The FRFT of x(t) exists in the same conditions in which its FT exists. It means, if \(X\left( \omega \right)\) exists, \(X_{p} \left( u \right)\) exists too.

3 Feature extraction based on FRFT

The value of the order control parameter, \(\alpha\), within the range [0, 1] is considered as the sufficient value for pattern recognition. In this study, \(\alpha\) ϵ [0, 1] is taken as the operational range and 0.1 as the step size [24]. The proposed model of feature extraction using FRFT can be recapitulated as follows:

Step 1 The input matrix (ST_MN) of dimension M × N is prepared, considering M as the total number of PQEs and N as the number of each signal samples.

Step 2 The FRFT process is to be carried out on every row of the input matrix for \(\alpha\) ϵ [0, 1].

Step 3 Signal matrices, ST₀, ST_0.1, ST_0.2 … ST₁, of dimension M × N each are to be formed for each value of \(\alpha\). In general, the signal matrix is denoted as ST_α.
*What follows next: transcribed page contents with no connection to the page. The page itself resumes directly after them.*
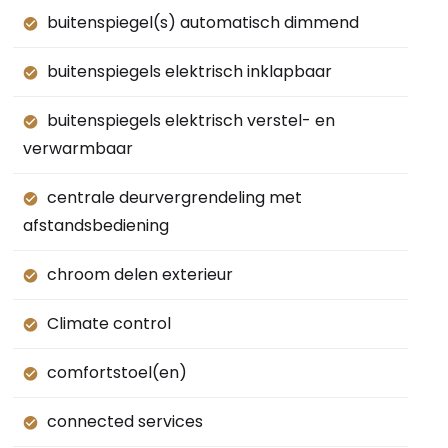
buitenspiegel(s) automatisch dimmend
buitenspiegels elektrisch inklapbaar
buitenspiegels elektrisch verstel- en
verwarmbaar
centrale deurvergrendeling met
afstandsbediening
chroom delen exterieur
Climate control
comfortstoel(en)
connected services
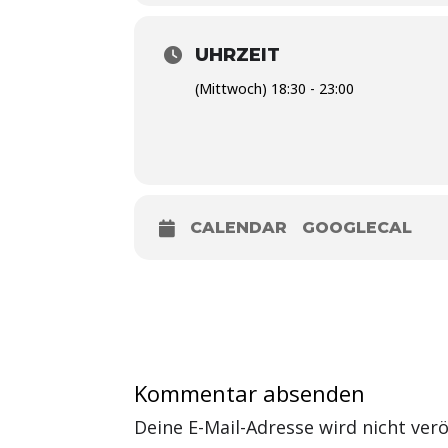
UHRZEIT
(Mittwoch) 18:30 - 23:00
CALENDAR
GOOGLECAL
Kommentar absenden
Deine E-Mail-Adresse wird nicht veröf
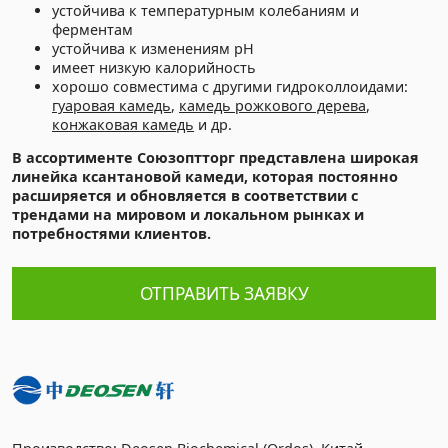
устойчива к температурным колебаниям и
ферментам
устойчива к изменениям pH
имеет низкую калорийность
хорошо совместима с другими гидроколлоидами:
гуаровая камедь
,
камедь рожкового дерева
,
конжаковая камедь
и др.
В ассортименте Союзоптторг представлена широкая
линейка ксантановой камеди, которая постоянно
расширяется и обновляется в соответствии с
трендами на мировом и локальном рынках и
потребностями клиентов.
ОТПРАВИТЬ ЗАЯВКУ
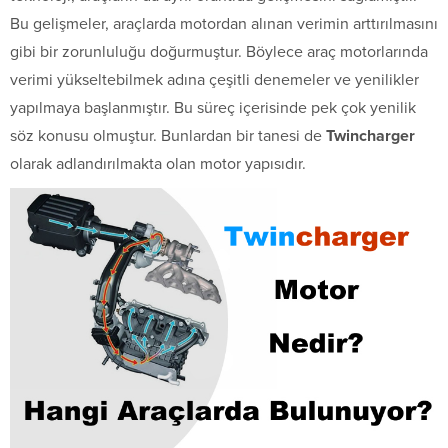
Bu gelişmeler, araçlarda motordan alınan verimin arttırılmasını
gibi bir zorunluluğu doğurmuştur. Böylece araç motorlarında
verimi yükseltebilmek adına çeşitli denemeler ve yenilikler
yapılmaya başlanmıştır. Bu süreç içerisinde pek çok yenilik
söz konusu olmuştur. Bunlardan bir tanesi de
Twincharger
olarak adlandırılmakta olan motor yapısıdır.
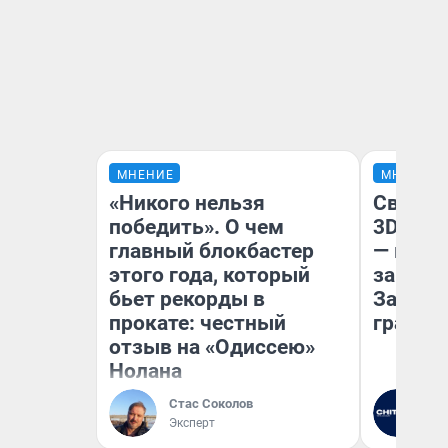
МНЕНИЕ
МНЕНИЕ
«Никого нельзя
Светящ
победить». О чем
3D‑пам
главный блокбастер
— как 
этого года, который
закрыт
бьет рекорды в
Забайк
прокате: честный
гранто
отзыв на «Одиссею»
Нолана
Стас Соколов
Ре
Эксперт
Step 4 Feature matrices, FeM₀, FeM_0.1, FeM_0.2 …FeM₁, of dimension M × 8 each obtained for each value of α, considering suitable statistical and spectral measurement parameters. In general, the feature matrix is denoted as FeM_α.

A long-time monitoring may not guarantee the availability of real-time data of PQ events. For analysis of PQ events, the synthetic data are widely used. A close representation of real-time data is possible by simulating the PQ events obtained from the numerical models designed as per IEEE Std 1159 [25] in MATLAB. Multiple PQ events are considered in this study for simulation by the mixing of the numerical models of the single-stage PQ events to support the possibility in real-time conditions.

Exploring into the real-time conditions, ten types of PQEs are acknowledged for this analysis. The PQ events are symbolized as various categories ECL1, ECL2, ECL3, ECL4, ECL5, ECL6, ECL7, ECL8, ECL9, and ECL10 for sag, swell, interruption, transient, spike, notch, flicker, harmonics, flicker with sag, and flicker with harmonics, respectively.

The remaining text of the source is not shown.